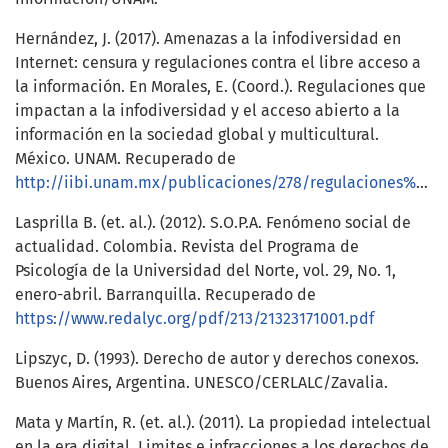
Hernández, J. (2017). Amenazas a la infodiversidad en
Internet: censura y regulaciones contra el libre acceso a
la información. En Morales, E. (Coord.). Regulaciones que
impactan a la infodiversidad y el acceso abierto a la
información en la sociedad global y multicultural.
México. UNAM. Recuperado de
http://iibi.unam.mx/publicaciones/278/regulaciones%20impactan%20infodiversidin%20Amenazas%20en%20Internet%20Jonathan%20Hernandez%20Perez.html
Lasprilla B. (et. al.). (2012). S.O.P.A. Fenómeno social de
actualidad. Colombia. Revista del Programa de
Psicología de la Universidad del Norte, vol. 29, No. 1,
enero-abril. Barranquilla. Recuperado de
https://www.redalyc.org/pdf/213/21323171001.pdf
Lipszyc, D. (1993). Derecho de autor y derechos conexos.
Buenos Aires, Argentina. UNESCO/CERLALC/Zavalia.
Mata y Martín, R. (et. al.). (2011). La propiedad intelectual
en la era digital. Limites e infracciones a los derechos de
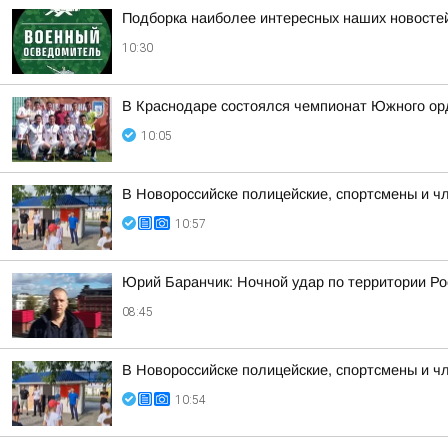
Подборка наиболее интересных наших новостей
10:30
В Краснодаре состоялся чемпионат Южного орд
10:05
В Новороссийске полицейские, спортсмены и ч
10:57
Юрий Баранчик: Ночной удар по территории Ро
08:45
В Новороссийске полицейские, спортсмены и ч
10:54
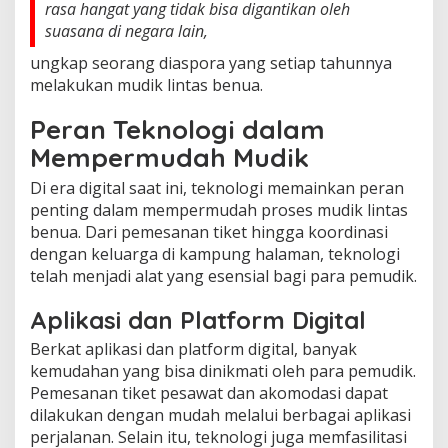
rasa hangat yang tidak bisa digantikan oleh
suasana di negara lain,
ungkap seorang diaspora yang setiap tahunnya
melakukan mudik lintas benua.
Peran Teknologi dalam
Mempermudah Mudik
Di era digital saat ini, teknologi memainkan peran
penting dalam mempermudah proses mudik lintas
benua. Dari pemesanan tiket hingga koordinasi
dengan keluarga di kampung halaman, teknologi
telah menjadi alat yang esensial bagi para pemudik.
Aplikasi dan Platform Digital
Berkat aplikasi dan platform digital, banyak
kemudahan yang bisa dinikmati oleh para pemudik.
Pemesanan tiket pesawat dan akomodasi dapat
dilakukan dengan mudah melalui berbagai aplikasi
perjalanan. Selain itu, teknologi juga memfasilitasi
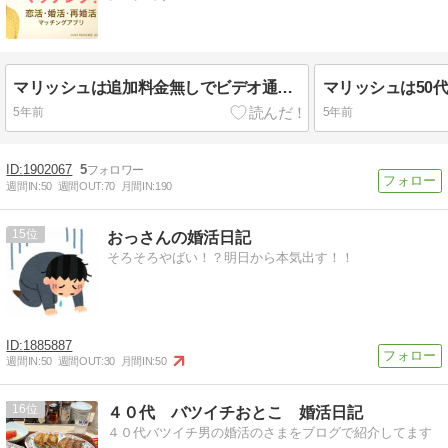
マリッシュは追加料金無しでビデオ通話が利用できるよ！
5年前
5年前
1902067
5
週間IN:
50
週間OUT:
70
月間IN:
190
15
おっさんの婚活日記
そろそろやばい！？明日から本気出す！！
1885887
週間IN:
50
週間OUT:
30
月間IN:
50
16
４０代 バツイチおとこ 婚活日記
４０代バツイチ男の婚活のさまをブログで紹介してます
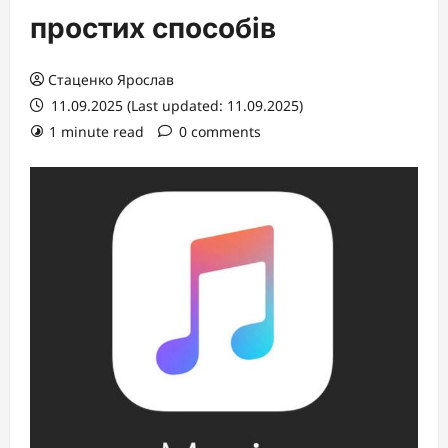
простих способів
Стаценко Ярослав
11.09.2025 (Last updated: 11.09.2025)
1 minute read
0 comments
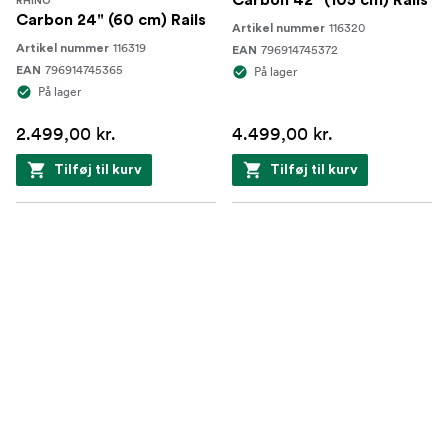
Carbon 42" (105 cm) Rails
RHINO
Carbon 24" (60 cm) Rails
116320
Artikel nummer
116319
Artikel nummer
796914745372
EAN
796914745365
EAN
På lager
På lager
2.499,00 kr.
4.499,00 kr.
Tilføj til kurv
Tilføj til kurv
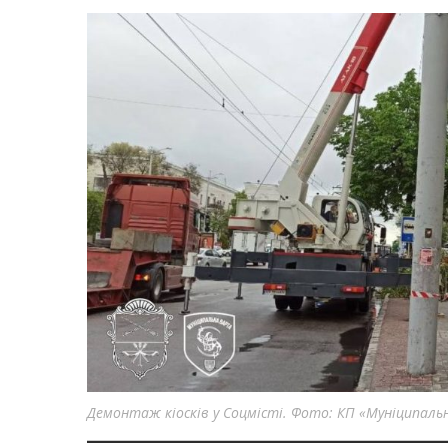
Демонтаж кіосків у Соцмісті. Фото: КП «Муніципаль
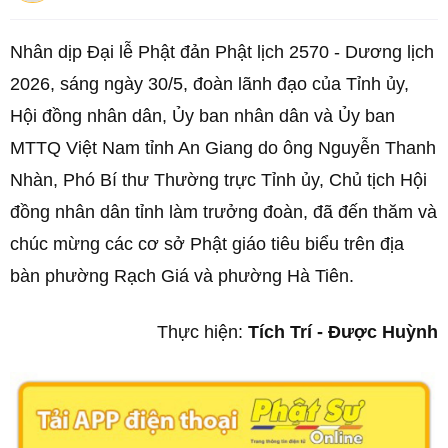
Nhân dịp Đại lễ Phật đản Phật lịch 2570 - Dương lịch
2026, sáng ngày 30/5, đoàn lãnh đạo của Tỉnh ủy,
Hội đồng nhân dân, Ủy ban nhân dân và Ủy ban
MTTQ Việt Nam tỉnh An Giang do ông Nguyễn Thanh
Nhàn, Phó Bí thư Thường trực Tỉnh ủy, Chủ tịch Hội
đồng nhân dân tỉnh làm trưởng đoàn, đã đến thăm và
chúc mừng các cơ sở Phật giáo tiêu biểu trên địa
bàn phường Rạch Giá và phường Hà Tiên.
Thực hiện:
Tích Trí - Được Huỳnh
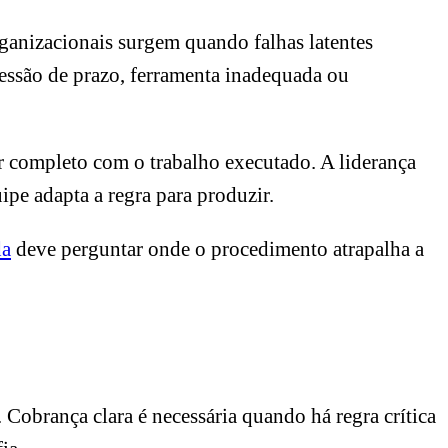
ganizacionais surgem quando falhas latentes
ressão de prazo, ferramenta inadequada ou
 completo com o trabalho executado. A liderança
ipe adapta a regra para produzir.
da
deve perguntar onde o procedimento atrapalha a
 Cobrança clara é necessária quando há regra crítica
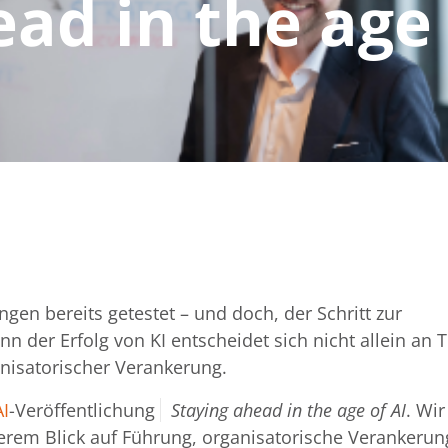
ad in the age 
en bereits getestet – und doch, der Schritt zur
 der Erfolg von KI entscheidet sich nicht allein an 
nisatorischer Verankerung.
I
-Veröffentlichung
Staying ahead in the age of AI
. Wi
derem Blick auf Führung, organisatorische Verankeru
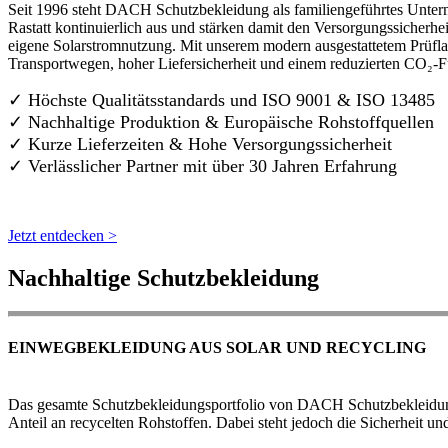
Seit 1996 steht DACH Schutzbekleidung als familiengeführtes Untern
Rastatt kontinuierlich aus und stärken damit den Versorgungssicherh
eigene Solarstromnutzung. Mit unserem modern ausgestattetem Prüflab
Transportwegen, hoher Liefersicherheit und einem reduzierten CO₂-
✓ Höchste Qualitätsstandards und ISO 9001 & ISO 13485
✓ Nachhaltige Produktion & Europäische Rohstoffquellen
✓ Kurze Lieferzeiten & Hohe Versorgungssicherheit
✓ Verlässlicher Partner mit über 30 Jahren Erfahrung
Jetzt entdecken >
Nachhaltige Schutzbekleidung
EINWEGBEKLEIDUNG AUS SOLAR UND RECYCLING
Das gesamte Schutzbekleidungsportfolio von DACH Schutzbekleidung w
Anteil an recycelten Rohstoffen. Dabei steht jedoch die Sicherheit un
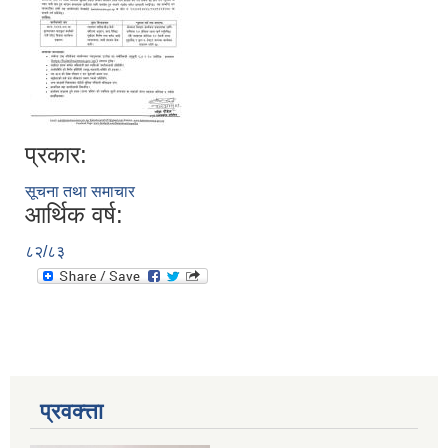
प्रकार:
सूचना तथा समाचार
आर्थिक वर्ष:
८२/८३
प्रवक्त्ता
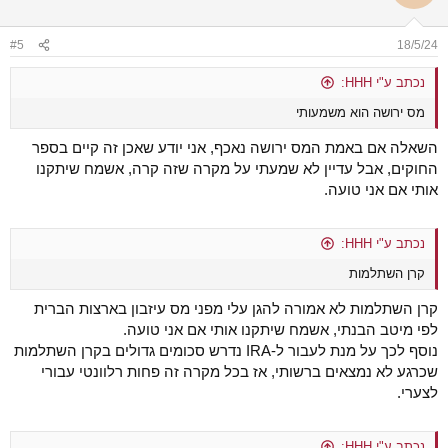
#5
18/5/24
נכתב ע"י HHH:
מס ירושה הוא משמעותי
השאלה אם באמת המס ירושה נאכף, אני יודע שאכן זה קיים בספר
החוקים, אבל עדיין לא שמעתי על מקרה שזה קרה, אשמח שיתקנו
אותי אם אני טועה.
נכתב ע"י HHH:
קרן השתלמות
קרן השתלמות לא אמורה להגן עלי מפני מס עיזבון בארצות הברית
לפי מיטב הבנתי, אשמח שיתקנו אותי אם אני טועה.
נוסף לכך על מנת לעבור ל-IRA נדרש סכומים גדולים בקרן השתלמות
שכרגע לא נמצאים ברשותי, אז בכל מקרה זה פחות רלוונטי עבורי
לצערי.
נכתב ע"י HHH:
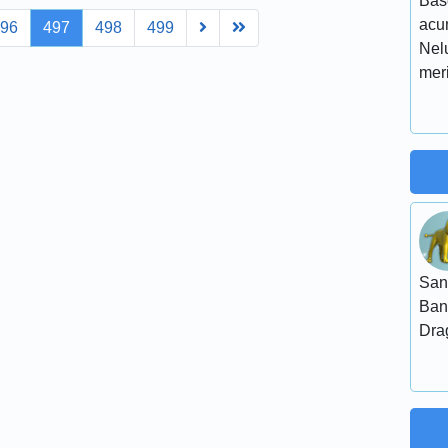
Base
acu
Next
Last
496
497
498
499
Nelu
meri
San
Ban
Dra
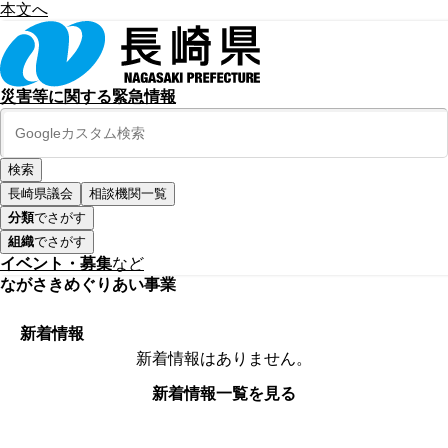
本文へ
災害等に関する緊急情報
長崎県議会
相談機関一覧
分類
でさがす
組織
でさがす
イベント・募集
など
ながさきめぐりあい事業
新着情報
新着情報はありません。
新着情報一覧を見る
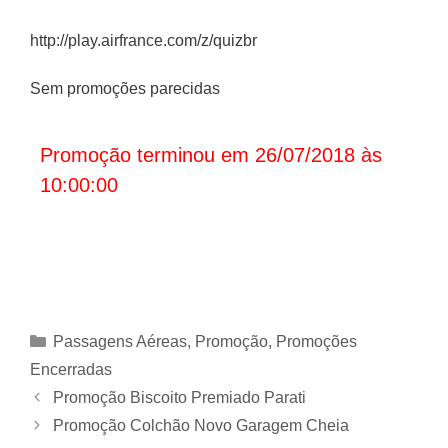
http://play.airfrance.com/z/quizbr
Sem promoções parecidas
Promoção terminou em 26/07/2018 às
10:00:00
Categorias
Passagens Aéreas
,
Promoção
,
Promoções
Encerradas
Promoção Biscoito Premiado Parati
Promoção Colchão Novo Garagem Cheia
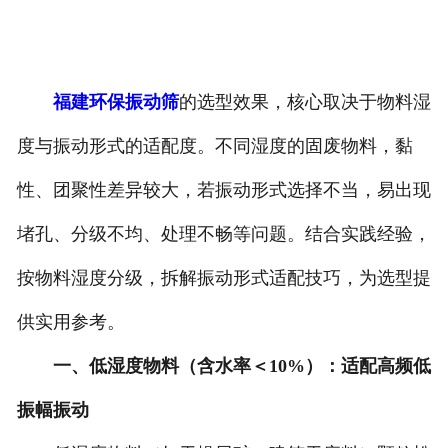
福建环保振动筛
的选型效果，核心取决于物料湿
度与振动形式的适配度。不同湿度的固废物料，黏
性、团聚性差异较大，若振动形式选择不当，易出现
堵孔、分级不均、处理不畅等问题。结合实践经验，
按物料湿度分级，拆解振动形式适配技巧，为选型提
供实用参考。
一、低湿度物料（含水率＜10%）：适配高频低
振幅振动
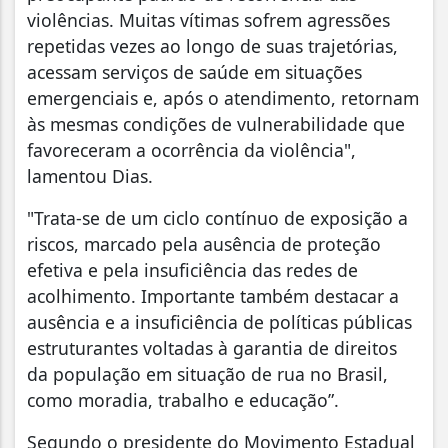
violências. Muitas vítimas sofrem agressões
repetidas vezes ao longo de suas trajetórias,
acessam serviços de saúde em situações
emergenciais e, após o atendimento, retornam
às mesmas condições de vulnerabilidade que
favoreceram a ocorrência da violência",
lamentou Dias.
"Trata-se de um ciclo contínuo de exposição a
riscos, marcado pela ausência de proteção
efetiva e pela insuficiência das redes de
acolhimento. Importante também destacar a
ausência e a insuficiência de políticas públicas
estruturantes voltadas à garantia de direitos
da população em situação de rua no Brasil,
como moradia, trabalho e educação”.
Segundo o presidente do Movimento Estadual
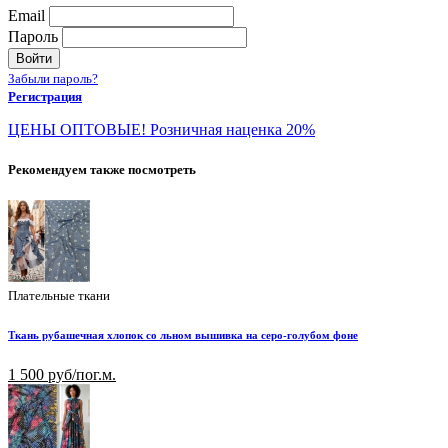
Email
Пароль
Войти
Забыли пароль?
Регистрация
ЦЕНЫ ОПТОВЫЕ! Розничная наценка 20%
Рекомендуем также посмотреть
Плательные ткани
Ткань рубашечная хлопок со льном вышивка на серо-голубом фоне
1 500 руб/пог.м.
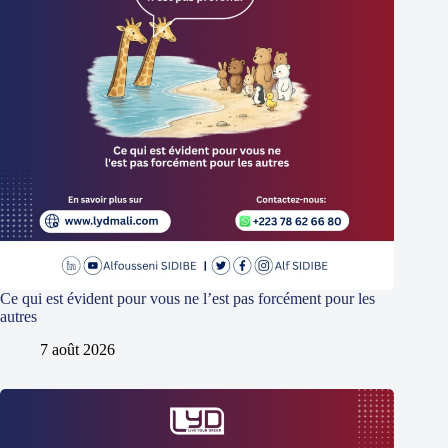
Ce qui est évident pour vous ne l’est pas forcément pour les
autres
7 août 2026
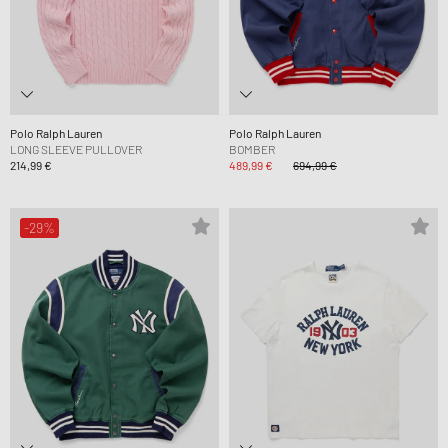
Polo Ralph Lauren
Polo Ralph Lauren
LONG SLEEVE PULLOVER
BOMBER
214,99 €
489,99 €
694,99 €
-29%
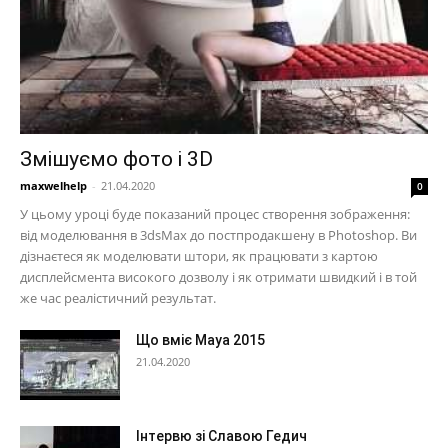
Змішуємо фото і 3D
maxwelhelp
-
21.04.2020
0
У цьому уроці буде показаний процес створення зображення:
від моделювання в 3dsMax до постпродакшену в Photoshop. Ви
дізнаєтеся як моделювати штори, як працювати з картою
дисплейсмента високого дозволу і як отримати швидкий і в той
же час реалістичний результат.
Що вміє Maya 2015
21.04.2020
Інтервю зі Славою Гедич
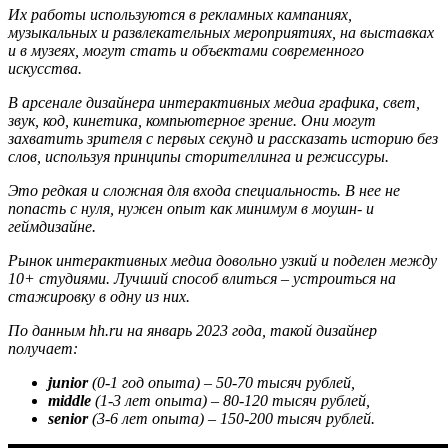
Их работы используются в рекламных кампаниях,
музыкальных и развлекательных мероприятиях, на выставках
и в музеях, могут стать и объектами современного
искусства.
В арсенале дизайнера интерактивных медиа графика, свет,
звук, код, кинетика, компьютерное зрение. Они могут
захватить зрителя с первых секунд и рассказать историю без
слов, используя принципы сторителлинга и режиссуры.
Это редкая и сложная для входа специальность. В нее не
попасть с нуля, нужен опыт как минимум в моушн- и
геймдизайне.
Рынок интерактивных медиа довольно узкий и поделен между
10+ студиями. Лучший способ влиться – устроиться на
стажировку в одну из них.
По данным hh.ru на январь 2023 года, такой дизайнер
получает:
junior
(0-1 год опыта) – 50-70 тысяч рублей,
middle
(1-3 лет опыта) – 80-120 тысяч рублей,
senior
(3-6 лет опыта) – 150-200 тысяч рублей.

###

◆ **What this task involves**:
Using the data above, transcribe the lines that run from the line with "геймдизайне." to the line with "(0-1 год опыта)", both ends kept, and output nothing else.

◆ **Exercise output**:
геймдизайне.
Рынок интерактивных медиа довольно узкий и поделен между
10+ студиями. Лучший способ влиться – устроиться на
стажировку в одну из них.
По данным hh.ru на январь 2023 года, такой дизайнер
получает:
junior
(0-1 год опыта) – 50-70 тысяч рублей,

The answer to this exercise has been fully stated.